«Да. Даже выборочная проверка в том случае не проводилась».
Таким образом, Биберштейн признал на судебном процессе, что он отправил 65 человек умирать и наблюдал за тем, как их убивали, не имея доказательств их вины. Однако, как говорилось в документах, на самом деле он убил много больше людей. На совести этого человека были тысячи убитых. Обладая душой сам и признавая ее наличие у своих жертв, он обращался с ними, как немногие люди позволяют себе обращаться даже с самыми презираемыми животными из царства зверей.
Поскольку Биберштейн был священником в церкви, я спросил его, предлагал ли он религиозное утешение тем, кого собирался вскоре убить. Он ответил, что это было бы «признаком дурного вкуса».
«Вы считаете, что есть моменты, когда разговоры о Боге свидетельствуют о плохом вкусе?»
«Нет, ваша честь».
«Ну хорошо. Перед вами человек, которого собираются убить. Сейчас он умрет».
«Да».
«Он вот-вот прекратит свое существование. Вы пастор, или, вернее, были им. Вы получили религиозное образование. Вам не случалось ни разу сказать слово ободрения этим людям, которым предстояло отправиться в самое длинное путешествие?»
«Я не имел такой возможности. Если я опишу вам, как это происходило, вы мне поверите, ваша честь».
«Что ж, я даю вам возможность рассказать, как это было. Вы были командиром команды. Почему вы не воспользовались случаем, чтобы переговорить с несчастными и дать им одно-два слова утешения?»
«Я мог получить такую возможность в любое время».
«Почему же вы не делали этого?»
«Ваша честь, если бы кто-то пришел ко мне, я не отказал бы ему. Но навязывать себя кому-то не в моих правилах».
«Но разве речь идет о навязывании в случае с человеком, который вот-вот будет казнен. Нужно лишь напомнить ему, что вскоре он предстанет перед Господом, и помочь ему укрепить свою душу в тот последний момент. Неужели это было бы для вас так трудно?»
Он ответил, что «никто не должен метать бисер перед свиньями».
Я спросил, знал ли Биберштейн, что у узников были души, и он ответил утвердительно. Тогда я поставил вопрос так: «Вы не считали, что стоило попытаться спасти эти души?»
«Я имел случай убедиться, что все они были атеистами. Есть люди, которые не верят в Бога, которые отвернулись от Бога, и, если бы я обратился к такому человеку со словом Божьим, в ответ он мог бы лишь поиздеваться надо мной».
«Ну, допустим, что он стал бы издеваться над вами. Это ничего бы не изменило, ему все равно вскоре предстояло быть расстрелянным. Даже если бы он стал издеваться, как это могло повредить кому-то?»

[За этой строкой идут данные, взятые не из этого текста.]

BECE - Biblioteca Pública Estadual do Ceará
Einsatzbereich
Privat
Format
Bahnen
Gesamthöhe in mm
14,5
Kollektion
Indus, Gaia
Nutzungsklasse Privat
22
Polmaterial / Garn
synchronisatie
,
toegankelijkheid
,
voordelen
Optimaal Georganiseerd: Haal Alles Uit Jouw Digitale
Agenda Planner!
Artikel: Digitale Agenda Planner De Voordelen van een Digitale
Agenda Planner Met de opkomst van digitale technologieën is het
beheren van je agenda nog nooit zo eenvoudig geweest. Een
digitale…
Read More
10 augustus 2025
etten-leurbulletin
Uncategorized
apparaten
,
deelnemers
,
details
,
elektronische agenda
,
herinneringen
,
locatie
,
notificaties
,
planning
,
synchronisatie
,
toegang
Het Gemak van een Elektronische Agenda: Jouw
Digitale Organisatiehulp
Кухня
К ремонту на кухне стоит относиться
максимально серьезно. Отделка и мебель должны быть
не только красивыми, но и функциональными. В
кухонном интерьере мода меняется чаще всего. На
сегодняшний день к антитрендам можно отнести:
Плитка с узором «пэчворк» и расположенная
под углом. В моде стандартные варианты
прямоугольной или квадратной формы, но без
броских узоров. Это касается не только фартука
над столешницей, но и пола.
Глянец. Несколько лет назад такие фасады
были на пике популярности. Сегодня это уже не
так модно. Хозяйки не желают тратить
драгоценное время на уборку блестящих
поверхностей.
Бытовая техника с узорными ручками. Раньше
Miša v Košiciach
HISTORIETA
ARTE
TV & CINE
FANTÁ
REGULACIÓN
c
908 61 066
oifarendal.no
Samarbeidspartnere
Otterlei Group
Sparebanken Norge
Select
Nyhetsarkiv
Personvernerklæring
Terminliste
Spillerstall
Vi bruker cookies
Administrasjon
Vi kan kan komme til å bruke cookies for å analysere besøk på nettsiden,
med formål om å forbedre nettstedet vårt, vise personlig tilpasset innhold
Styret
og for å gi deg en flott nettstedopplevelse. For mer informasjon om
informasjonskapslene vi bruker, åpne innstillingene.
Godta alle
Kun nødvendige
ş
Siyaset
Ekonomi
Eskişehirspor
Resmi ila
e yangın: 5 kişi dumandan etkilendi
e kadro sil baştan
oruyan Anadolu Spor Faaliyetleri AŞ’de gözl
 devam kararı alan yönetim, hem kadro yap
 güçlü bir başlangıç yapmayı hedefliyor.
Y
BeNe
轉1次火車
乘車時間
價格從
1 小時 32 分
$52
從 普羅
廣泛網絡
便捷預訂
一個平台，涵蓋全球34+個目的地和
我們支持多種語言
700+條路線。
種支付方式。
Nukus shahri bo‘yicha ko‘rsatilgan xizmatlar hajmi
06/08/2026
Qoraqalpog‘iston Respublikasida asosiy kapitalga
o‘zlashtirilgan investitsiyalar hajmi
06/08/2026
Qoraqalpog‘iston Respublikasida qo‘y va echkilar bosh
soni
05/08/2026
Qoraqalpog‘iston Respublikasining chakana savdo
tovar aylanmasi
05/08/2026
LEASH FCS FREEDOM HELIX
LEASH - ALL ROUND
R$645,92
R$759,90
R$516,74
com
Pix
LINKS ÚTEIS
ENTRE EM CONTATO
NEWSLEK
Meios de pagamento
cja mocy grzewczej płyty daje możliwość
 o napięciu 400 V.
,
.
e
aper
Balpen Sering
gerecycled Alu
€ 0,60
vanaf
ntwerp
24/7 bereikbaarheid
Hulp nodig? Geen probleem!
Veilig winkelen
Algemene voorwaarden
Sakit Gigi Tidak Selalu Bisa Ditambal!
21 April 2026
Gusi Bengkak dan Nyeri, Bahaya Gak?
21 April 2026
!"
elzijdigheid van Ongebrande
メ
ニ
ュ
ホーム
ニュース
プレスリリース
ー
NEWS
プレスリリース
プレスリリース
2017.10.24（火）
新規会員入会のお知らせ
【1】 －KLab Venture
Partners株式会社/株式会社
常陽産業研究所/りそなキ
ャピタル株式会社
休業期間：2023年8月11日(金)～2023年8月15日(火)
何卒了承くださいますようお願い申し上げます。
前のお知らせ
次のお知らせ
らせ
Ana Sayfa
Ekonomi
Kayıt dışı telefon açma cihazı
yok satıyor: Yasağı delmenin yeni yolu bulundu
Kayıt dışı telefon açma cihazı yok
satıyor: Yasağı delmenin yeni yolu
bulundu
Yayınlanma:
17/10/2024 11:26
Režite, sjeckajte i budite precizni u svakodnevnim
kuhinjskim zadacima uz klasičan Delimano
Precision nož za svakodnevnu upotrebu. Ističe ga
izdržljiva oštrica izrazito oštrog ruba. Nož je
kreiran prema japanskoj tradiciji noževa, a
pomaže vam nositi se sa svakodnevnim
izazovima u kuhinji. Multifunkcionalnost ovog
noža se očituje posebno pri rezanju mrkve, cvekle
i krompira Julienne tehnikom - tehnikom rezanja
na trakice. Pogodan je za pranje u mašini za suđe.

«Эти понятия для меня являются слишком святыми, чтобы я мог позволить себе рисковать в подобных случаях».
Биберштейн уверял, что все еще испытывал любовь к ближнему. Тогда я спросил: «Вы полагаете, что отправлять людей на смерть без слов утешения, которые может дать священник (а вы ведь были пастором), — это и есть «проявление любви к своему ближнему»?
Он самым бесстыдным образом ответил: «Я не совершал грехов против заповедей любви».
То, как Биберштейн понимал идею человеческой любви, было видно из его заявления, что из двух способов умерщвления своих жертв, расстрелом и газвагеном, он предпочитал газваген, так как такая смерть, по его словам, «была более приятной и для узников, и для палачей».
Было удивительным, как Биберштейн и другие подсудимые решались упоминать Бога, рассказывая истории, которые, наверное, были способны повергнуть в ужас и изумление даже суд самой высшей инстанции, когда он сочтет, что пора принять к своему рассмотрению дела этих людей на земле. Олендорф, например, определял «свободу» как «добровольные обязательства индивидуума, мотивы его поступков и действий, а также волю Бога, природы и истории». Подсудимый Гейнц Йост заявлял: «Являясь Божьими созданиями, евреи имеют такое же право на существование, как и немцы». Подсудимый Эрвин Шульц говорил: «Выполняя свою священную обязанность служения родине, я никогда не забывал о своем долге перед человечеством». Адольф Отт с удовольствием продекламировал: «Во всех своих действиях я руководствовался исключительно соображениями гуманности». А подсудимый Вальтер Хенш провозгласил: «Ничто не может нарушить тот мир, что царит в моей душе».
Я до сих пор мысленно слышу эти голоса и голоса других подсудимых Нюрнбергского суда, которые любили делать пышные заявления о Боге, совести и человечности, точно так же, как помню и их собственные рассказы о своих поступках, которые способны лишь запятнать имя Божье, являясь свидетельствами самых явных проявлений дикой жестокости и ничем не сдерживаемой необузданности и свирепости.